WORK ITEM
Each line of the data must reappear exactly in your answer, with no images included.

Segment Start: SOURCE INFORMATION

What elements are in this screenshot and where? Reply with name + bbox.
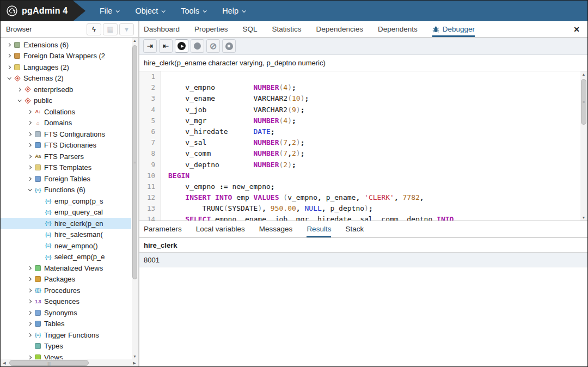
tab-debugger[interactable]: Debugger	[432, 21, 475, 37]
tree-item-procedures[interactable]: {()}Procedures	[1, 285, 131, 296]
step-into-button[interactable]: ⇥	[143, 39, 157, 53]
tree-item-functions-6[interactable]: {≡}Functions (6)	[1, 185, 131, 196]
clear-breakpoints-button[interactable]: ⊘	[206, 39, 220, 53]
code-line: 12 INSERT INTO emp VALUES (v_empno, p_en…	[139, 192, 580, 203]
chevron-collapsed-icon[interactable]	[15, 88, 23, 91]
sidebar-hscroll-thumb[interactable]: |||	[9, 360, 89, 366]
tree-item-synonyms[interactable]: Synonyms	[1, 307, 131, 319]
tree-item-hire-salesman[interactable]: {≡}hire_salesman(	[1, 229, 131, 241]
tree-item-hire-clerk-p-en[interactable]: {≡}hire_clerk(p_en	[1, 218, 131, 229]
chevron-collapsed-icon[interactable]	[26, 278, 33, 280]
dependencies-grid-button[interactable]: ▦	[103, 23, 118, 35]
tree-item-fts-parsers[interactable]: AaFTS Parsers	[1, 151, 131, 162]
tab-label: Parameters	[144, 225, 182, 233]
tree-item-fts-configurations[interactable]: FTS Configurations	[1, 129, 131, 140]
chevron-expanded-icon[interactable]	[5, 77, 13, 79]
tab-parameters[interactable]: Parameters	[144, 221, 182, 237]
tree-item-collations[interactable]: A↓Collations	[1, 106, 131, 118]
tree-item-enterprisedb[interactable]: enterprisedb	[1, 84, 131, 95]
chevron-collapsed-icon[interactable]	[26, 322, 33, 325]
menu-help[interactable]: Help	[222, 7, 245, 15]
editor-scroll-thumb[interactable]: ≡	[581, 79, 586, 125]
chevron-collapsed-icon[interactable]	[26, 267, 33, 270]
result-row[interactable]: 8001	[139, 253, 587, 267]
tree-item-foreign-tables[interactable]: Foreign Tables	[1, 173, 131, 185]
sidebar-horizontal-scrollbar[interactable]: ◀ ||| ▶	[1, 359, 138, 366]
chevron-expanded-icon[interactable]	[26, 188, 33, 191]
tree-item-languages-2[interactable]: Languages (2)	[1, 62, 131, 73]
editor-scroll-up-arrow[interactable]: ▲	[580, 72, 587, 76]
tab-results[interactable]: Results	[307, 221, 331, 237]
clear-breakpoints-icon: ⊘	[210, 42, 217, 51]
tab-dependents[interactable]: Dependents	[378, 21, 418, 37]
chevron-collapsed-icon[interactable]	[26, 111, 33, 113]
tree-item-emp-query-cal[interactable]: {≡}emp_query_cal	[1, 207, 131, 218]
tree-item-fts-dictionaries[interactable]: FTS Dictionaries	[1, 140, 131, 151]
chevron-collapsed-icon[interactable]	[26, 121, 33, 124]
chevron-collapsed-icon[interactable]	[26, 300, 33, 303]
menu-object[interactable]: Object	[135, 7, 164, 15]
tree-item-schemas-2[interactable]: Schemas (2)	[1, 73, 131, 84]
tree-item-tables[interactable]: Tables	[1, 319, 131, 330]
tree-item-new-empno[interactable]: {≡}new_empno()	[1, 240, 131, 252]
chevron-collapsed-icon[interactable]	[26, 356, 33, 359]
chevron-collapsed-icon[interactable]	[26, 289, 33, 292]
tree-item-types[interactable]: Types	[1, 341, 131, 352]
scroll-left-arrow[interactable]: ◀	[2, 361, 7, 365]
tree-item-select-emp-p-e[interactable]: {≡}select_emp(p_e	[1, 252, 131, 263]
scroll-up-arrow[interactable]: ▲	[132, 39, 138, 42]
tree-item-foreign-data-wrappers-2[interactable]: Foreign Data Wrappers (2	[1, 51, 131, 62]
step-over-button[interactable]: ⇤	[159, 39, 173, 53]
tree-item-label: Synonyms	[44, 309, 77, 317]
tab-statistics[interactable]: Statistics	[272, 21, 302, 37]
editor-vertical-scrollbar[interactable]: ▲ ≡ ▼	[580, 71, 587, 221]
tree-item-materialized-views[interactable]: Materialized Views	[1, 262, 131, 274]
scroll-right-arrow[interactable]: ▶	[132, 361, 137, 365]
tree-item-views[interactable]: Views	[1, 352, 131, 359]
quick-search-button[interactable]: ϟ	[87, 23, 101, 35]
menu-file[interactable]: File	[100, 7, 119, 15]
tree-item-sequences[interactable]: 1.3Sequences	[1, 296, 131, 308]
tab-dependencies[interactable]: Dependencies	[316, 21, 363, 37]
close-panel-button[interactable]: ✕	[573, 21, 580, 37]
chevron-collapsed-icon[interactable]	[5, 44, 13, 46]
sidebar-vertical-scrollbar[interactable]: ▲ ≡ ▼	[132, 38, 138, 359]
tab-label: Dependencies	[316, 25, 363, 33]
toggle-breakpoint-button[interactable]	[191, 39, 204, 53]
grid-icon: ▦	[107, 25, 113, 33]
chevron-collapsed-icon[interactable]	[26, 155, 33, 158]
chevron-collapsed-icon[interactable]	[26, 133, 33, 136]
tree-item-fts-templates[interactable]: FTS Templates	[1, 162, 131, 174]
tab-sql[interactable]: SQL	[243, 21, 258, 37]
chevron-collapsed-icon[interactable]	[26, 334, 33, 337]
editor-scroll-down-arrow[interactable]: ▼	[580, 216, 587, 219]
sidebar-scroll-thumb[interactable]: ≡	[132, 45, 137, 279]
menu-tools[interactable]: Tools	[181, 7, 206, 15]
tree-item-emp-comp-p-s[interactable]: {≡}emp_comp(p_s	[1, 195, 131, 207]
tab-properties[interactable]: Properties	[194, 21, 228, 37]
tree-item-public[interactable]: public	[1, 95, 131, 107]
stop-icon	[225, 42, 233, 50]
tab-local-variables[interactable]: Local variables	[196, 221, 245, 237]
result-value: 8001	[144, 256, 160, 264]
continue-button[interactable]	[175, 39, 188, 53]
tree-item-trigger-functions[interactable]: {≡}Trigger Functions	[1, 329, 131, 341]
tree-item-packages[interactable]: Packages	[1, 274, 131, 285]
chevron-collapsed-icon[interactable]	[26, 144, 33, 146]
scroll-down-arrow[interactable]: ▼	[132, 354, 138, 358]
tree-item-extensions-6[interactable]: Extensions (6)	[1, 39, 131, 51]
code-line: 7 v_sal NUMBER(7,2);	[139, 137, 580, 148]
chevron-collapsed-icon[interactable]	[26, 166, 33, 169]
chevron-expanded-icon[interactable]	[15, 99, 23, 102]
tab-messages[interactable]: Messages	[259, 221, 293, 237]
chevron-collapsed-icon[interactable]	[5, 54, 13, 57]
chevron-collapsed-icon[interactable]	[5, 66, 13, 69]
chevron-collapsed-icon[interactable]	[26, 178, 33, 180]
stop-button[interactable]	[222, 39, 236, 53]
chevron-collapsed-icon[interactable]	[26, 311, 33, 314]
tab-dashboard[interactable]: Dashboard	[144, 21, 180, 37]
code-editor[interactable]: 12 v_empno NUMBER(4);3 v_ename VARCHAR2(…	[139, 71, 587, 221]
tree-item-domains[interactable]: ⌂Domains	[1, 118, 131, 129]
filter-button[interactable]: ▼	[119, 23, 134, 35]
tab-stack[interactable]: Stack	[345, 221, 364, 237]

Segment End: SOURCE INFORMATION

TASK ANSWER
What elements are in this screenshot and where? Reply with name + bbox.
tab-debugger[interactable]: Debugger	[432, 21, 475, 37]
tree-item-procedures[interactable]: {()}Procedures	[1, 285, 131, 296]
step-into-button[interactable]: ⇥	[143, 39, 157, 53]
tree-item-functions-6[interactable]: {≡}Functions (6)	[1, 185, 131, 196]
clear-breakpoints-button[interactable]: ⊘	[206, 39, 220, 53]
code-line: 12 INSERT INTO emp VALUES (v_empno, p_en…	[139, 192, 580, 203]
chevron-collapsed-icon[interactable]	[15, 88, 23, 91]
sidebar-hscroll-thumb[interactable]: |||	[9, 360, 89, 366]
tree-item-synonyms[interactable]: Synonyms	[1, 307, 131, 319]
tree-item-hire-salesman[interactable]: {≡}hire_salesman(	[1, 229, 131, 241]
tree-item-hire-clerk-p-en[interactable]: {≡}hire_clerk(p_en	[1, 218, 131, 229]
chevron-collapsed-icon[interactable]	[26, 278, 33, 280]
dependencies-grid-button[interactable]: ▦	[103, 23, 118, 35]
tree-item-fts-parsers[interactable]: AaFTS Parsers	[1, 151, 131, 162]
tab-label: Parameters	[144, 225, 182, 233]
tree-item-fts-configurations[interactable]: FTS Configurations	[1, 129, 131, 140]
chevron-expanded-icon[interactable]	[5, 77, 13, 79]
tab-parameters[interactable]: Parameters	[144, 221, 182, 237]
tree-item-collations[interactable]: A↓Collations	[1, 106, 131, 118]
tree-item-enterprisedb[interactable]: enterprisedb	[1, 84, 131, 95]
chevron-collapsed-icon[interactable]	[26, 322, 33, 325]
menu-help[interactable]: Help	[222, 7, 245, 15]
editor-scroll-thumb[interactable]: ≡	[581, 79, 586, 125]
chevron-collapsed-icon[interactable]	[26, 267, 33, 270]
result-row[interactable]: 8001	[139, 253, 587, 267]
tree-item-foreign-tables[interactable]: Foreign Tables	[1, 173, 131, 185]
sidebar-horizontal-scrollbar[interactable]: ◀ ||| ▶	[1, 359, 138, 366]
chevron-expanded-icon[interactable]	[26, 188, 33, 191]
tree-item-languages-2[interactable]: Languages (2)	[1, 62, 131, 73]
editor-scroll-up-arrow[interactable]: ▲	[580, 72, 587, 76]
tab-results[interactable]: Results	[307, 221, 331, 237]
clear-breakpoints-icon: ⊘	[210, 42, 217, 51]
tab-dependents[interactable]: Dependents	[378, 21, 418, 37]
chevron-collapsed-icon[interactable]	[26, 111, 33, 113]
tree-item-emp-query-cal[interactable]: {≡}emp_query_cal	[1, 207, 131, 218]
tree-item-fts-dictionaries[interactable]: FTS Dictionaries	[1, 140, 131, 151]
chevron-collapsed-icon[interactable]	[26, 121, 33, 124]
chevron-collapsed-icon[interactable]	[26, 300, 33, 303]
menu-object[interactable]: Object	[135, 7, 164, 15]
tree-item-schemas-2[interactable]: Schemas (2)	[1, 73, 131, 84]
tree-item-tables[interactable]: Tables	[1, 319, 131, 330]
tree-item-new-empno[interactable]: {≡}new_empno()	[1, 240, 131, 252]
chevron-collapsed-icon[interactable]	[26, 356, 33, 359]
chevron-collapsed-icon[interactable]	[26, 289, 33, 292]
tree-item-types[interactable]: Types	[1, 341, 131, 352]
scroll-left-arrow[interactable]: ◀	[2, 361, 7, 365]
tree-item-select-emp-p-e[interactable]: {≡}select_emp(p_e	[1, 252, 131, 263]
scroll-up-arrow[interactable]: ▲	[132, 39, 138, 42]
tree-item-foreign-data-wrappers-2[interactable]: Foreign Data Wrappers (2	[1, 51, 131, 62]
step-over-button[interactable]: ⇤	[159, 39, 173, 53]
tree-item-label: Synonyms	[44, 309, 77, 317]
tab-statistics[interactable]: Statistics	[272, 21, 302, 37]
editor-vertical-scrollbar[interactable]: ▲ ≡ ▼	[580, 71, 587, 221]
tree-item-materialized-views[interactable]: Materialized Views	[1, 262, 131, 274]
scroll-right-arrow[interactable]: ▶	[132, 361, 137, 365]
tree-item-views[interactable]: Views	[1, 352, 131, 359]
quick-search-button[interactable]: ϟ	[87, 23, 101, 35]
menu-file[interactable]: File	[100, 7, 119, 15]
tree-item-sequences[interactable]: 1.3Sequences	[1, 296, 131, 308]
tab-dependencies[interactable]: Dependencies	[316, 21, 363, 37]
close-panel-button[interactable]: ✕	[573, 21, 580, 37]
chevron-collapsed-icon[interactable]	[5, 44, 13, 46]
sidebar-vertical-scrollbar[interactable]: ▲ ≡ ▼	[132, 38, 138, 359]
tab-label: Dependencies	[316, 25, 363, 33]
toggle-breakpoint-button[interactable]	[191, 39, 204, 53]
grid-icon: ▦	[107, 25, 113, 33]
chevron-collapsed-icon[interactable]	[26, 155, 33, 158]
chevron-collapsed-icon[interactable]	[26, 133, 33, 136]
tree-item-fts-templates[interactable]: FTS Templates	[1, 162, 131, 174]
tab-sql[interactable]: SQL	[243, 21, 258, 37]
chevron-collapsed-icon[interactable]	[26, 334, 33, 337]
editor-scroll-down-arrow[interactable]: ▼	[580, 216, 587, 219]
sidebar-scroll-thumb[interactable]: ≡	[132, 45, 137, 279]
menu-tools[interactable]: Tools	[181, 7, 206, 15]
tree-item-emp-comp-p-s[interactable]: {≡}emp_comp(p_s	[1, 195, 131, 207]
tab-properties[interactable]: Properties	[194, 21, 228, 37]
tree-item-public[interactable]: public	[1, 95, 131, 107]
stop-icon	[225, 42, 233, 50]
tab-local-variables[interactable]: Local variables	[196, 221, 245, 237]
result-value: 8001	[144, 256, 160, 264]
continue-button[interactable]	[175, 39, 188, 53]
tree-item-trigger-functions[interactable]: {≡}Trigger Functions	[1, 329, 131, 341]
tree-item-packages[interactable]: Packages	[1, 274, 131, 285]
chevron-collapsed-icon[interactable]	[26, 144, 33, 146]
scroll-down-arrow[interactable]: ▼	[132, 354, 138, 358]
tree-item-extensions-6[interactable]: Extensions (6)	[1, 39, 131, 51]
code-line: 7 v_sal NUMBER(7,2);	[139, 137, 580, 148]
chevron-collapsed-icon[interactable]	[26, 166, 33, 169]
chevron-expanded-icon[interactable]	[15, 99, 23, 102]
tab-messages[interactable]: Messages	[259, 221, 293, 237]
chevron-collapsed-icon[interactable]	[5, 54, 13, 57]
chevron-collapsed-icon[interactable]	[5, 66, 13, 69]
chevron-collapsed-icon[interactable]	[26, 178, 33, 180]
stop-button[interactable]	[222, 39, 236, 53]
chevron-collapsed-icon[interactable]	[26, 311, 33, 314]
tab-dashboard[interactable]: Dashboard	[144, 21, 180, 37]
code-editor[interactable]: 12 v_empno NUMBER(4);3 v_ename VARCHAR2(…	[139, 71, 587, 221]
tree-item-domains[interactable]: ⌂Domains	[1, 118, 131, 129]
filter-button[interactable]: ▼	[119, 23, 134, 35]
tab-stack[interactable]: Stack	[345, 221, 364, 237]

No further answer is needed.